7 Responses to “MCX: Hackers stole email addresses but never got anywhere near its mobile payment app”

  1. Nicholas Paredes

    As a consumer, I have had four replacement debit cards this year. One was a result of the Target data compromise. Apple Pay is perhaps a recognition that the credit card companies aren’t going away anytime soon. It focuses on data integrity and anonymity. This was the primary reason I find Apple’s service interesting. We choose who we trust in these financial decisions and transactions. I trust my small bank, who sadly has not enabled Apple Pay yet. MCX has zero trust at this juncture.

    To the point of competition, if I am correct Apple allows the MCX app in the app store. While it does not provide every possible payment mechanism in this store, that is besides the point. Paypal only in the last year has become more common on e-commerce sites. I used PP in several recent transactions due to privacy concerns. Apple Pay follows a very similar model. I find the excuse that these stores will have no data on my transaction false.

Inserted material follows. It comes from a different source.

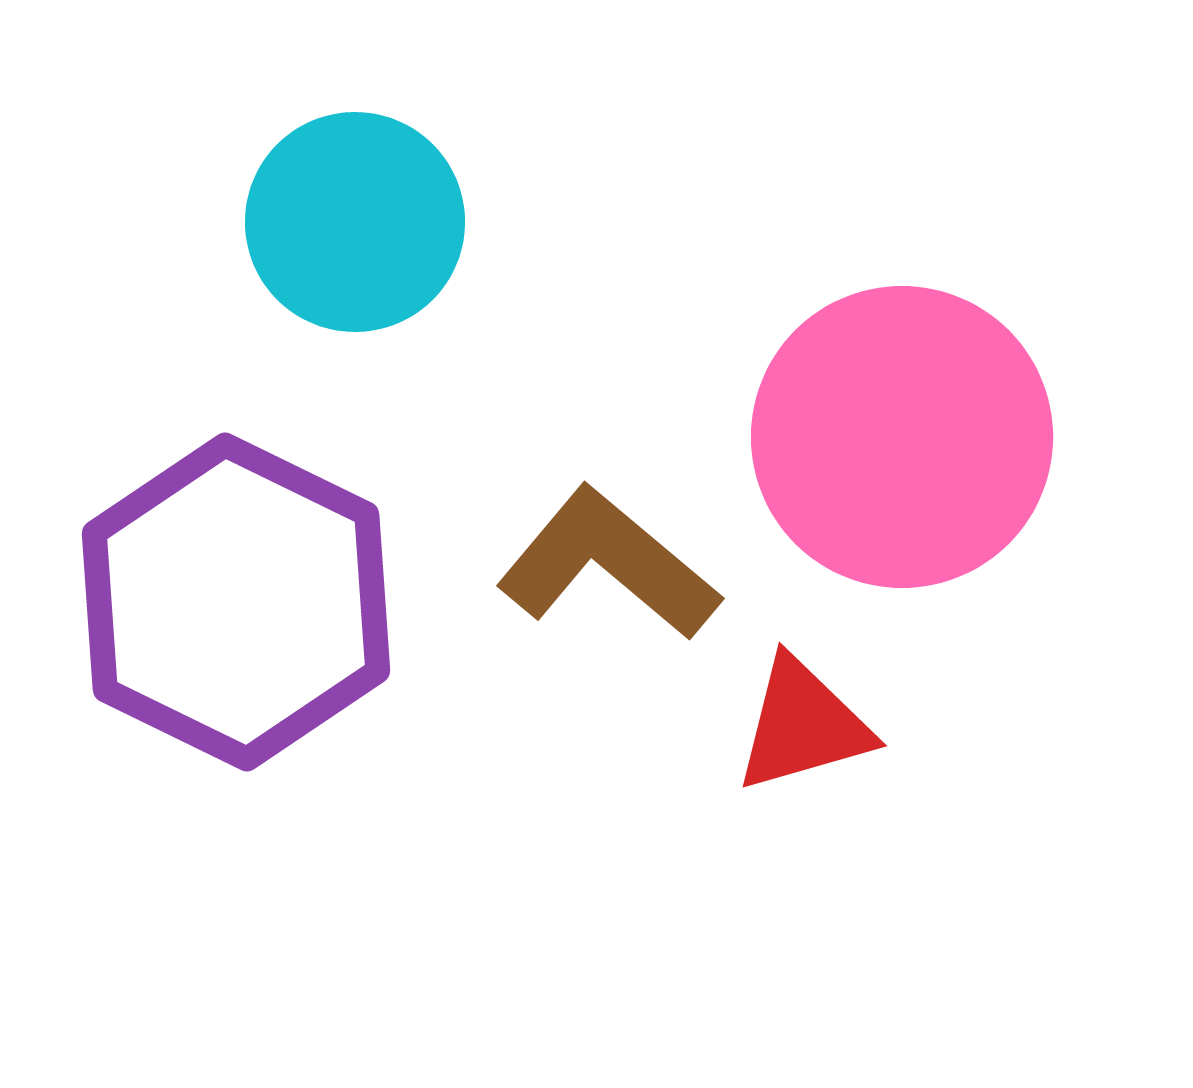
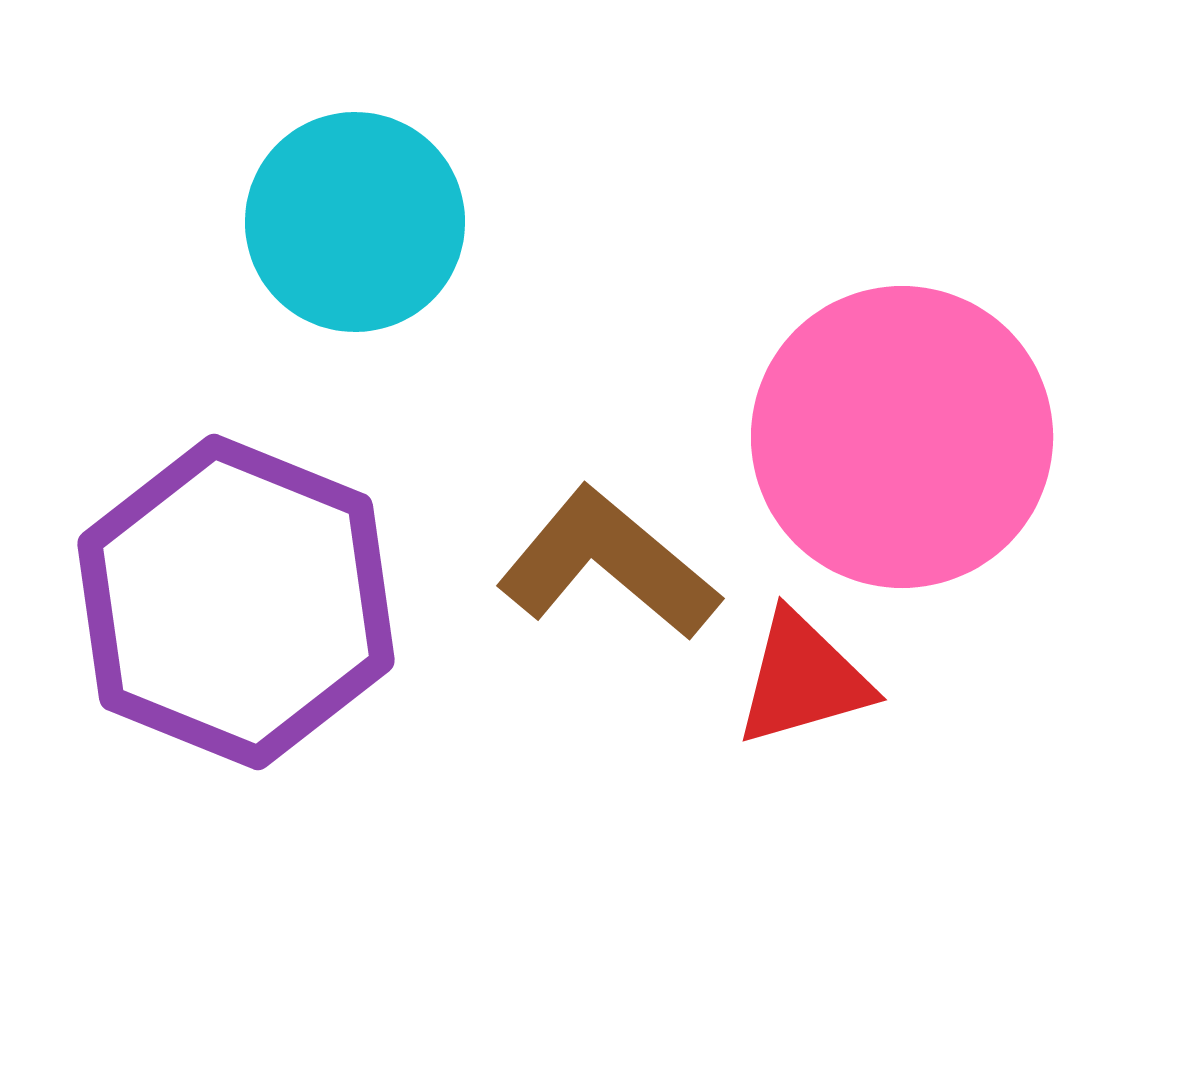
purple hexagon: rotated 4 degrees counterclockwise
red triangle: moved 46 px up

    MCX is about eliminating credit card transaction fees. Rewards programs are pervasive. E-commerce transactions still require my email and shipping address. No data? What else do these merchants want? This is why Apple’s policy of privacy is appealing. I have yet to get a catalog as a result of Apple selling my information to other merchants. MCX will fail. Except for Walmart banking customers without choice, most consumers will avoid insecure payment mechanisms. Yesterday’s compromise was IMHO fatal.

    • Apple Pay uploads all your credit card information for every card you add to a single database. With Apple Pay, one compromise puts ALL your accounts at risk… Unless you believe that the Apple Pay database is somehow immune to hacking which hit companies like Bank of America and JPMorgan Chase. Ask a few nude celebs about Apple’s bulletproof security ;)

      It seems like it should be more secure than a stolen wallet, but there again, a thief could snatch your phone out of your hands while you’re using it and run off. All they would need to do is set it to Airplane mode and disable screen lock. Now they can charge on all your accounts and it will be VERY hard to dispute with your card company.

      I’ll stick with my plain old credit cards, thanks. If they’re stolen, I can cancel them and get a new account number. Anomaly detection is amazing these days. I had one card cancelled and replaced automatically before I even knew it was cancelled. I literally had the new card in my mailbox before my old card was declined.

      I can really empathize with the merchants. They are getting 2-3% transaction fees on every single transaction. Visa/MC/Amex are making a cut and collecting all that valuable private transaction data. They’re double dipping.

      I can’t blame these merchants for trying to develop their own system. It will probably cost them less than the transaction fees while allowing them to keep their customer’s private transaction data out of the hands of some third party middle man.

      Apple Pay doesn’t solve this, it just adds Apple as yet another middleman taking a cut of transactions.

  2. I’m old enough to remember when stores took MasterCard or Visa but not both; when Amex was fighting Diners Club for the restaurant business; when Sears turned its store card into Discover. Of course companies are going to fight over bonk to pay. Why is there no outrage that iTunes doesn’t have a pay with Google option. Sometimes it seems like standing in the path of Apple is worse than standing in the path of progress (by, say, claiming a patent on a rectangle with curved corners).

    • Kevin Fitchard

      I have to agree with you there, Hildy. I don’t necessarily think MCX is behaving in any noble manner here (and it’s claims of changing the status quo and fueling competition are ridiculous), but it’s behaving no worse than any of the other companies in the mobile payments space.